By Steven Bodzin and Matthew Walter
Oct. 31 (Bloomberg) -- Venezuelan President Hugo Chavez will seek to break up 69 proposed changes to the constitution into separate blocks for voter approval, abandoning an earlier plan to put them all into a single up-or-down ballot.
While he still supports a single vote on his initial ideas -- such as eliminating term limits for the president and cutting the work day to six hours -- changes added by the National Assembly, such as guaranteeing gay rights, cutting the voting age to 16 and eliminating due process in states of emergency, may be best voted on separately, he said today in a speech.
``These proposals could well be voted on in blocks, as the constitution requires,'' Chavez said at an event celebrating the anniversary of his state-sponsored women's organization.
Mounting resistance to the constitutional plan from political opponents, students and even some lawmakers who previously supported the president's so-called socialist revolution, may have prompted Chavez to pull back from his original strategy, said Liliana Fasciani, a legal philosophy professor at the Andres Bello Catholic University in Caracas.
``He's trying to soften his proposal,'' she said in a telephone interview.
`Great Campaign'
Changes including the elimination of central bank autonomy and granting the president the power to dissolve state and local governments to create federal territories have drawn sharper criticism in recent weeks.
Thousands of students marched Oct. 23 in downtown Caracas to protest, and yesterday a national business association called Consecomercio demanded the president retract the plan and open a national dialogue. The Podemos political party, which has supported Chavez since his election in 1999, refused to back the new constitution, calling it a power grab.
The national assembly is expected to submit a final version of the new constitution to the country's elections regulator by Nov. 2, and a referendum has been set tentatively for Dec. 2.
Chavez said today he was confident that his political opponents won't succeed at defeating his proposal.
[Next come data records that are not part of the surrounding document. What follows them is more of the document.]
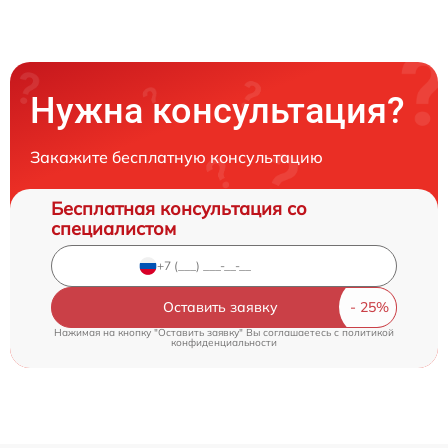
Нужна консультация?
Закажите бесплатную консультацию
Бесплатная консультация со
специалистом
Оставить заявку
Нажимая на кнопку "Оставить заявку" Вы соглашаетесь c
политикой
конфиденциальности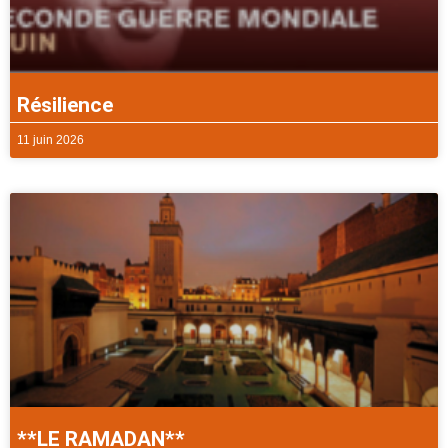
Résilience
11 juin 2026
**LE RAMADAN**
``Get ready for this great campaign that's coming up,'' he said. ``We'll wipe you out.''
The national elections authority turned down a demand by Chavez's opponents that the proposals be voted upon article by article.
The president will still be able to bundle together popular changes, such as the reduction in the work day, with more contentious ones, such as the elimination of term limits, said Fasciani, the law professor.
``He sees that he doesn't have the unconditional support of the people,'' she said.